Brief:
Every line of the records that holds the word "Curso" should be copied out.

Exercise data:
==========

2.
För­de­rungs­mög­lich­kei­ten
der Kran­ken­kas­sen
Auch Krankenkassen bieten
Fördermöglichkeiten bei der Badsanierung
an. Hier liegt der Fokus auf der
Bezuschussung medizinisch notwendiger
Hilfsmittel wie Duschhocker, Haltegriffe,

==========

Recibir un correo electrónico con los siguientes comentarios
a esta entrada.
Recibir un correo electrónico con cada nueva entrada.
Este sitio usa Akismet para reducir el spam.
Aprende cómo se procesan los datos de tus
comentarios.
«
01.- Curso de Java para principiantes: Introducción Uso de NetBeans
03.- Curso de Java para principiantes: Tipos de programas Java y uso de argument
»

==========

Written answer:
01.- Curso de Java para principiantes: Introducción Uso de NetBeans
03.- Curso de Java para principiantes: Tipos de programas Java y uso de argument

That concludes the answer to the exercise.